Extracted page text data
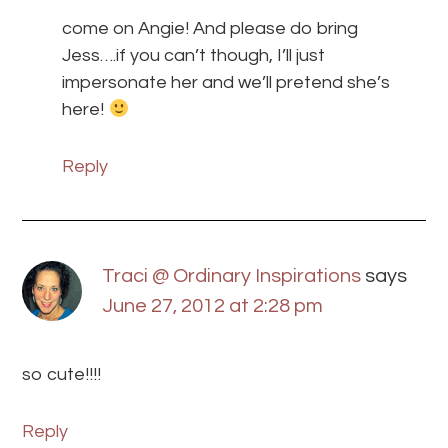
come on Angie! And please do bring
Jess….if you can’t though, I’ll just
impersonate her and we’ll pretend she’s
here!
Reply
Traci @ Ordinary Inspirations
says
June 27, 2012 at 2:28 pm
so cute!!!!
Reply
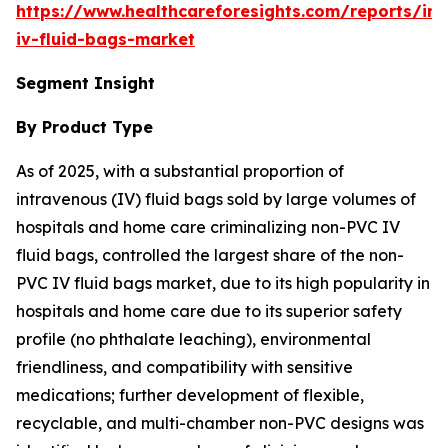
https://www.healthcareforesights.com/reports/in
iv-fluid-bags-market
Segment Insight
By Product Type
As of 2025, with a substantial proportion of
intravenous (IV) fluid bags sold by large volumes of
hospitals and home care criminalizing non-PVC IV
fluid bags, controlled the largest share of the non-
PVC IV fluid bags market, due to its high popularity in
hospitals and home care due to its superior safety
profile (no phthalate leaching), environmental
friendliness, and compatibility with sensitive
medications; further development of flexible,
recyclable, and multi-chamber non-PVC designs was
...
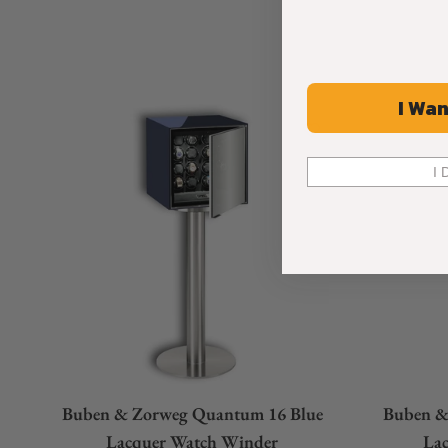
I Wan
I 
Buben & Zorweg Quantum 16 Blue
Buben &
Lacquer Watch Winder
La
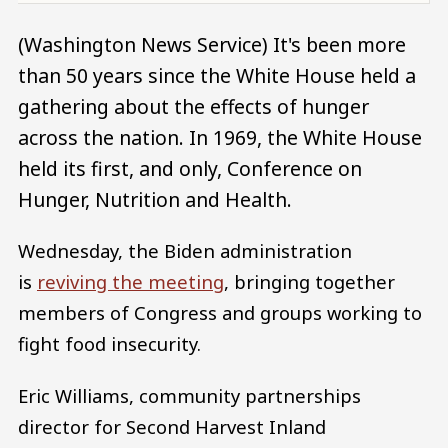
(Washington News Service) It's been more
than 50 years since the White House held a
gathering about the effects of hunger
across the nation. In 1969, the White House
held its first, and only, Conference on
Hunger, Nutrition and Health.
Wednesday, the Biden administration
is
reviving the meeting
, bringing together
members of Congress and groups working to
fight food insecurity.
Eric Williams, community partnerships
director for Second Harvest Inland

_Activity_:
Only lines that contain "with" are needed, so copy each of them from the data.

_Task output_:
As of 2025, with a substantial proportion of
friendliness, and compatibility with sensitive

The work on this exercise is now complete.